I read a lot of research findings. Sometimes, it is interesting because it makes sense. Sometimes, it is interesting because it doesn’t make sense.

browsersIn Originals: How Non-Conformists Move the World, there is a study that seemed to find that people who use Chrome and Firefox were better performers on the job. These were people who work in customer service and call center jobs and, on average, they stayed around in their jobs 15 percent longer than their co-workers who used Internet Explorer and Safari.

If you are skeptical about research findings (and everyone should be), then you might think that particular study is a rather spurious correlation. Data, correlations and causation.  Correlative data. That’s what it’s all about.

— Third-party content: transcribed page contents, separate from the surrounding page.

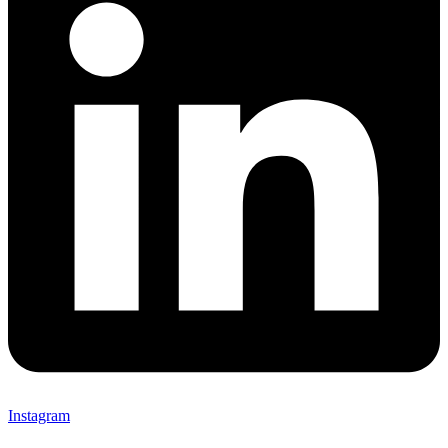
Instagram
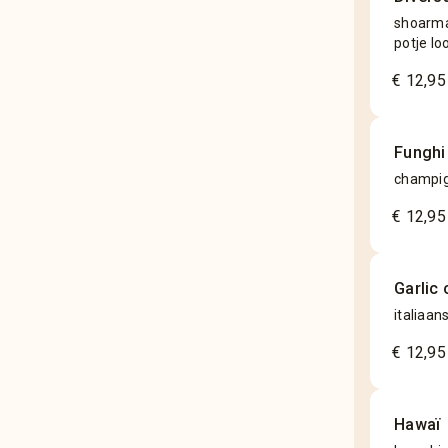
shoarma
potje lo
€ 12,95
Funghi
champi
€ 12,95
Garlic 
italiaan
€ 12,95
Hawaï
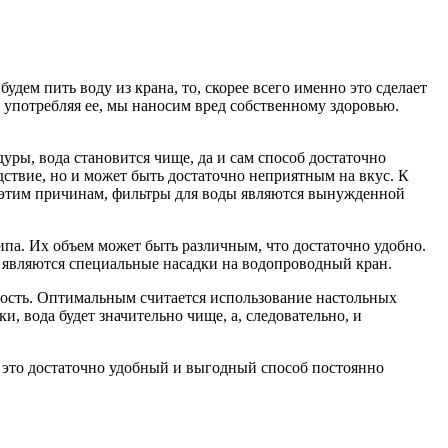
удем пить воду из крана, то, скорее всего именно это сделает
 употребляя ее, мы наносим вред собственному здоровью.
ы, вода становится чище, да и сам способ достаточно
дствие, но и может быть достаточно неприятным на вкус. К
 По этим причинам, фильтры для воды являются вынужденной
па. Их объем может быть различным, что достаточно удобно.
 являются специальные насадки на водопроводный кран.
имость. Оптимальным считается использование настольных
, вода будет значительно чище, а, следовательно, и
– это достаточно удобный и выгодный способ постоянно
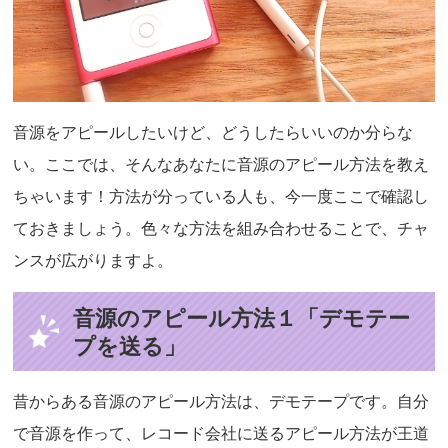
音源をアピールしたいけど、どうしたらいいのか分らな
い。ここでは、そんなあなたに音源のアピール方法を教え
ちゃいます！方法が分っている人も、今一度ここで確認し
ておきましょう。色々な方法を組み合わせることで、チャ
ンスが広がりますよ。
音源のアピール方法１「デモテー
プを送る」
昔からある音源のアピール方法は、デモテープです。自分
で音源を作って、レコード会社に送るアピール方法が王道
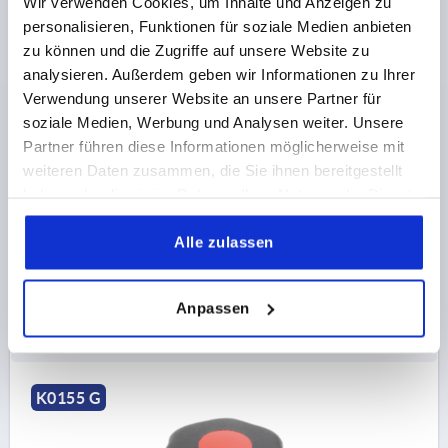
Wir verwenden Cookies, um Inhalte und Anzeigen zu
personalisieren, Funktionen für soziale Medien anbieten
zu können und die Zugriffe auf unsere Website zu
analysieren. Außerdem geben wir Informationen zu Ihrer
STERNGRIFF ÄHNLICH DIN6336 PASSBOHRUNG D=6,
Verwendung unserer Website an unsere Partner für
D1=32, FORM:G, THERMOPLAST SCHWARZ,
KOMP:STAHL BLAU-PASSIVIERT, DECKEL:GRAU
soziale Medien, Werbung und Analysen weiter. Unsere
RAL7035
Partner führen diese Informationen möglicherweise mit
BOHRUNG=6
AUSSENDURCHMESSER=32
weiteren Daten zusammen, die Sie ihnen bereitgestellt
BOHRUNGTIEFE=10
haben oder die sie im Rahmen Ihrer Nutzung der Dienste
FARBE DECKEL =LICHTGRAU RAL 7035
FORM=G
gesammelt haben.
D8=14
HÖHE=20
H3=10
Alle zulassen
Bestellnummer:
K0155.3065
Anpassen
0,37 CHF
DETAILS
zzgl. MwSt.
zzgl. Versandkosten
K0155 G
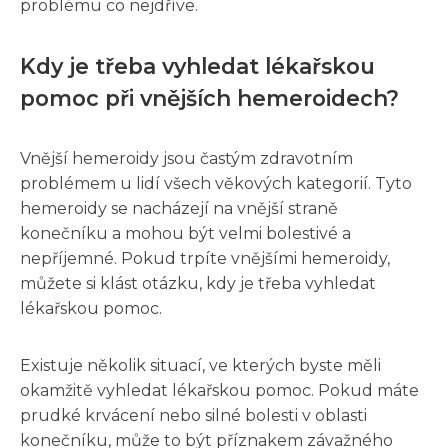
problému co nejdříve.
Kdy je třeba vyhledat lékařskou
pomoc při vnějších hemeroidech?
Vnější hemeroidy jsou častým zdravotním
problémem u lidí všech věkových kategorií. Tyto
hemeroidy se nacházejí na vnější straně
konečníku a mohou být velmi bolestivé a
nepříjemné. Pokud trpíte vnějšími hemeroidy,
můžete si klást otázku, kdy je třeba vyhledat
lékařskou pomoc.
Existuje několik situací, ve kterých byste měli
okamžitě vyhledat lékařskou pomoc. Pokud máte
prudké krvácení nebo silné bolesti v oblasti
konečníku, může to být příznakem závažného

So, if you switch from Safari to Chrome would you get better at your job? Of course not. Why would a browser have any impact o job performance? Because Chrome and Firefox are better? No. The point seems to be that what browser you use signals something about the way that you tend to live your life.

You have to download Firefox and Chrome browsers, but Safari and Internet Explorer  are  pre-installed on that new computer (or iPhone). They are the default.

The conclusion here is that if you are the kind of person who just accepts the default (conformist), you probably don’t take chances or many original steps as the downloading group.

But why would that group of non-conformists be better at their job or stay longer at a job? Wouldn’t a non-conformist be more likely to bail out on a job?

What does your preferred browser say about you?

Correlation does not imply causation.